Le parti indépendantiste Corsica Libera, présidé par Jean-Guy Talamoni, a dénoncé samedi à Bastia les discours "haineux, provocateurs et méprisants" d'Emmanuel Macron cette semaine en Corse, parlant de "révisionnisme" et de "négationnisme".
Corsica Libera a réuni une cinquantaine de militants à Bastia, devant le centre culturel Alb'Oru où le chef de l'Etat avait pris la parole mercredi. Parmi eux, Jean-Guy Talamoni, le président de l'Assemblée de corse, qui n'a cependant pas pris la parole, ainsi que les autres élus indépendantistes au sein de la majorité nationaliste à la nouvelle Collectivité territoriale unique de Corse issue des élections de décembre.
Ces élections avaient été remportées au second tour par la coalition nationaliste Pè a Corsica, avec 56,5% des suffrages. Cette coalition regroupait Corsica Libera et Femu a Corsica, le parti autonomiste de Gilles Simeoni, le président du Conseil exécutif de corse.

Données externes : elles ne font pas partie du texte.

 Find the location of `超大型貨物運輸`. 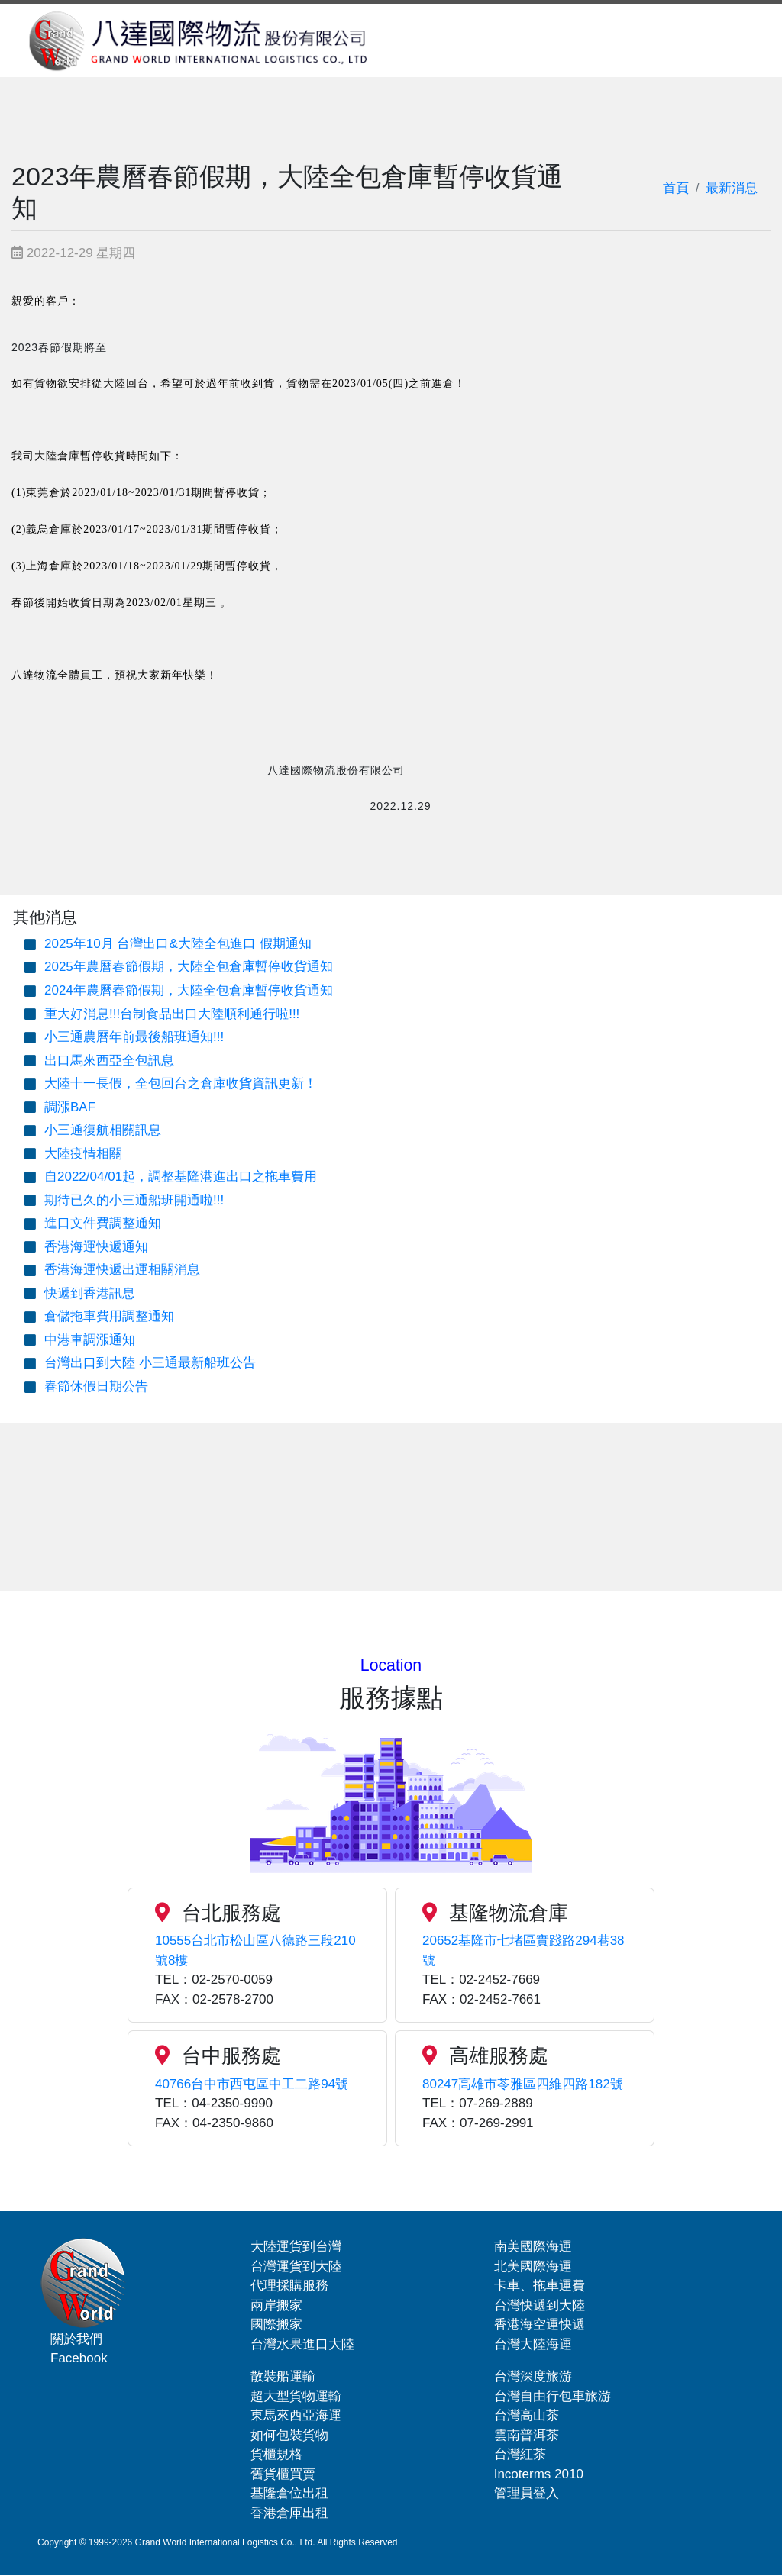 超大型貨物運輸 is located at coordinates (295, 2396).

Dans un communiqué après cette manifestation, Corsica Libera a notamment dénoncé "l'amalgame offensant" visant à mettre les assassins du Préfet Erignac "au même plan que des terroristes islamistes". Mardi, à Ajaccio, à l'occasion du 20e anniversaire de la mort du préfet, Emmanuel Macron avait souligné "la lâcheté" de ses assassins, coupables "d'un de ces actes de terrorisme" dont la France a eu "récemment à subir la barbarie".
Face à "l'attitude négationniste de la question corse" manifestée selon Corsica Libera par le chef de l'Etat, "la seule voie permettant de tourner définitivement la page d'un conflit politique vieux de plus de 40 ans est de reconnaître sa dimension éminemment politique".
"Et ceci passe en premier lieu par la mise en oeuvre du rapprochement sans exclusive pour les prisonniers", y compris les trois membres du commando Erignac, "puis par leur amnistie", insiste le parti indépendantiste. Si l'amnistie a été écartée par le président de la République, il a laissé la porte ouverte à un rapprochement des détenus corses dans l'hexagone, sans préciser l'étendue de cette mesure.
Concernant le statut de résident, défendu par les nationalistes pour réserver le foncier corse aux habitants de l'île depuis au moins cinq ans, Corsica Libera a nié que celui-ci soit "une impasse juridique", comme l'a affirmé M. Macron mercredi. "Ce statut existe en Europe, à Bruxelles, aux Iles Aland (NDLR: Finlande), au Danemark, à Jersey (NDLR: Royaume-Uni) et à Malte", affirme Corsica Libera.
Jean-Guy Talamoni le 6 février 2018 à Ajaccio en Corse
POOL/AFP/Archives
Refusant le "discours néo-colonial" du chef de l'Etat, ainsi que "sa mauvaise fois, son mépris et sa condescendance", Corsica Libera a appelé "l'ensemble du peuple corse à rester mobilisé" et à soutenir ses élus, notamment pour obtenir l'inscription de la Corse à l'article 74 de la Constitution.
Selon le parti indépendantiste, c'est le seul moyen pour que l'île "obtienne un statut lui permettant de disposer du pouvoir législatif", comme en Polynésie Française, mentionnée à cet article.
Dénonçant également le "discours néo-colonial" d'Emmanuel Macron, le petit mouvement indépendantiste Core in Fronte (Le coeur en avant), successeur de U Rinnovu, qui avait récolté 6,69% des suffrages au premier tour des élections de décembre, l'a accusé d'"attiser les braises" du conflit corse.
"la société corse devra se mobiliser, au quotidien, pour refuser l'assimilation politique et culturelle à laquelle est est promise", a plaidé Core in Fronte dans un communiqué après une conférence de presse samedi matin à Ajaccio.
Le parti a également estimé qu'"une mobilisation internationale sera nécessaire pour dénoncer la faillite de la démocratie française", qui selon lui "ressemble de plus en plus à l'Espagne de Rajoy ou la Turquie de Erdogan".